Günümüzde neredeyse yaptığımız her hareket dijital iz bırakıyor. Çevrimiçi hale geldiğimizde, GPS donanımlı akıllı telefonlarımızı taşırken, arkadaşlarımızla sosyal medya veya sohbet uygulamaları aracılığıyla iletişim kurduğumuzda ve alışveriş yaptığımızda veri üretiriz. Bununla birlikte, makine tarafından üretilen veri miktarı da hızla artıyor. “Akıllı” ev aygıtlarımız birbirleriyle veya ev sunucularıyla iletişim kurduğunda veriler üretilir ve paylaşılır. Dünyanın dört bir yanındaki fabrikalardaki endüstriyel makineler, verileri toplamak ve aktarmak için sensörler ile donatılmıştır.
“Büyük Veriler” terimi, tüm bu verilerin toplanmasını ve onu işletme dahil olmak üzere geniş bir yelpazede avantajlarından yararlanma becerimiz anlamına gelir.
Büyük Veri (Big Data) Nasıl Çalışır?
Big Data, herhangi bir şey ya da durum hakkında ne kadar çok şey bildikçe, o kadar güvenilir bir şekilde yeni bilgiler edinebilir ve gelecekte ne olacağı konusunda öngörülerde bulunabilirsiniz. Daha fazla veri noktasını karşılaştırarak, daha önce gizlenmiş ilişkiler ortaya çıkmaya başlar ve bu ilişkiler öğrenmemize ve daha akıllı kararlar vermemize olanak tanır. En yaygın olarak, bu, toplayabildiğimiz verilere dayanarak model oluşturma ve sonra da simülasyon çalıştırma, veri noktalarının değerini her seferinde ayarlama ve sonuçlarımızı nasıl etkilediğini izleme süreçleri ile yapılır. Bu süreç otomatiktir – Günümüzün gelişmiş analitik teknolojisi, bu simülasyonları milyonlarca kezmyürütür ve üzerinde çalıştığı sorunu çözmeye yardımcı olan bir model bulana kadar, olası tüm değişkenleri ayarlar.

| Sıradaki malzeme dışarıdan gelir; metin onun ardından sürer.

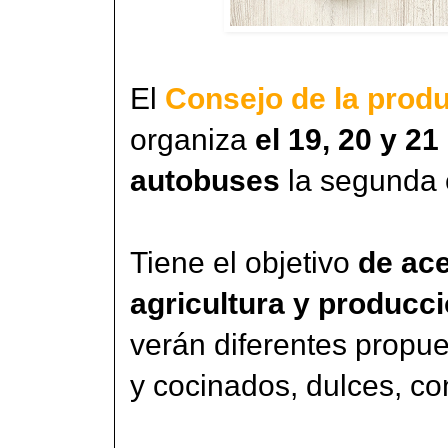
El
Consejo de la prod
organiza
el 19, 20 y 2
autobuses
la segunda e
Tiene el objetivo
de ace
agricultura y producc
verán diferentes propue
y cocinados, dulces, co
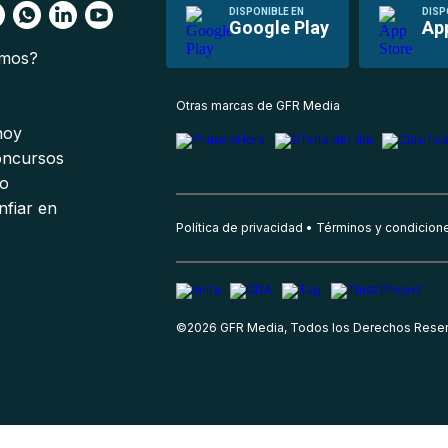
DISPONIBLE EN
DISP
Google Play
Ap
omos?
s
Otras marcas de GFR Media
 hoy
oncursos
io
nfiar en
Política de privacidad
Términos y condicion
©
2026
GFR Media, Todos los Derechos Rese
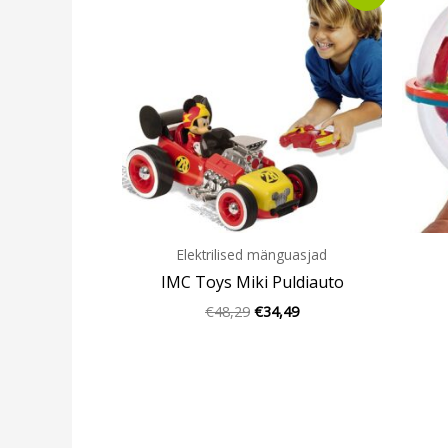
oli:
is:
€48,29.
€34,49.
Elektrilised mänguasjad
IMC Toys Miki Puldiauto
€
48,29
€
34,49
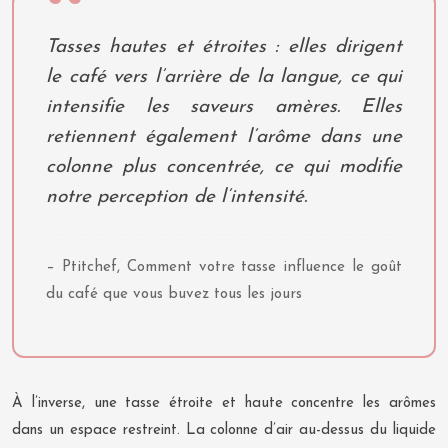
Tasses hautes et étroites : elles dirigent
le café vers l’arrière de la langue, ce qui
intensifie les saveurs amères. Elles
retiennent également l’arôme dans une
colonne plus concentrée, ce qui modifie
notre perception de l’intensité.
– Ptitchef, Comment votre tasse influence le goût
du café que vous buvez tous les jours
À l’inverse, une tasse étroite et haute concentre les arômes
dans un espace restreint. La colonne d’air au-dessus du liquide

Nispeten yakın zamana kadar, veriler e-tablolar veya veri tabanları ile sınırlıydı – hepsi çok düzenli ve temizdi. Ancak, depolama alanındaki ve analitik alanlardaki ilerlemeler sayesinde, pek çok farklı veri türünü yakalayabilir, depolayabilir ve kullanabilir hale geldik. Sonuç olarak, “veriler” artık veritabanlarından fotoğraflara, videolara, ses kayıtlarına, yazılı metne ve sensör verisine kadar her şeyi ifade eder duruma geldi.

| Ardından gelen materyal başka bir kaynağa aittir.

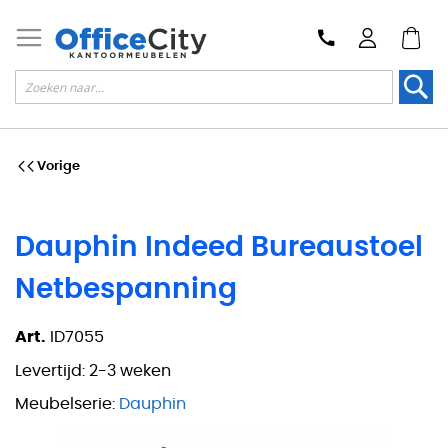
Zoek
Vorige
Dauphin Indeed Bureaustoel
Netbespanning
Art.
ID7055
Levertijd:
2-3 weken
Meubelserie:
Dauphin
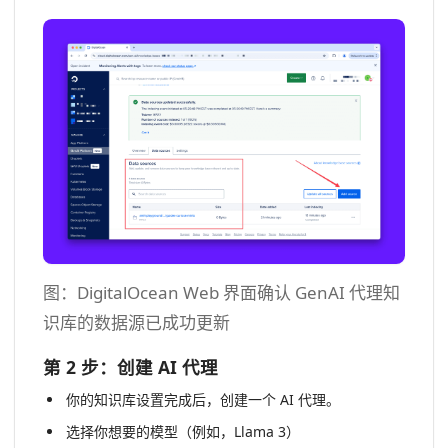
图：DigitalOcean Web 界面确认 GenAI 代理知
识库的数据源已成功更新
第 2 步：创建 AI 代理
你的知识库设置完成后，创建一个 AI 代理。
选择你想要的模型（例如，Llama 3）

Bu dağınık verilerin hepsini anlamak için, Big Data projeleri sıklıkla yapay zeka ve makine öğrenimi içeren en ileri analizleri kullanır. Bilgisayarların bu verilerin temsil ettiği şeyleri tanımlamaları için öğretim yaparak – örneğin resim tanıma veya doğal dil işleme yoluyla – modelleri insanlara göre çok daha hızlı ve güvenilir bir şekilde bulmayı öğrenebilirler.